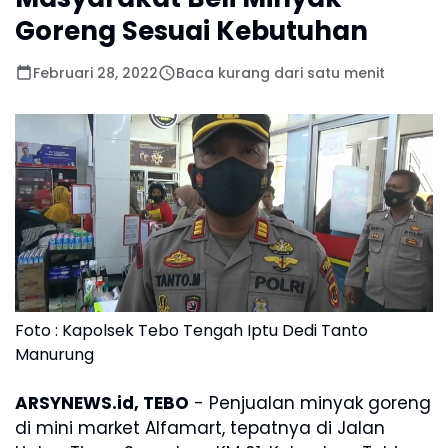
Goreng Sesuai Kebutuhan
Februari 28, 2022
Baca kurang dari satu menit
Foto : Kapolsek Tebo Tengah Iptu Dedi Tanto
Manurung
ARSYNEWS.id, TEBO
- Penjualan minyak goreng
di mini market Alfamart, tepatnya di Jalan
§
Work required :: The lines from the one holding "Baca kurang dari satu menit" to the final line of the entries, both included, are what should be output, exactly and alone.

Answer to the exercise ::
Baca kurang dari satu menit
Foto : Kapolsek Tebo Tengah Iptu Dedi Tanto
Manurung
ARSYNEWS.id, TEBO
- Penjualan minyak goreng
di mini market Alfamart, tepatnya di Jalan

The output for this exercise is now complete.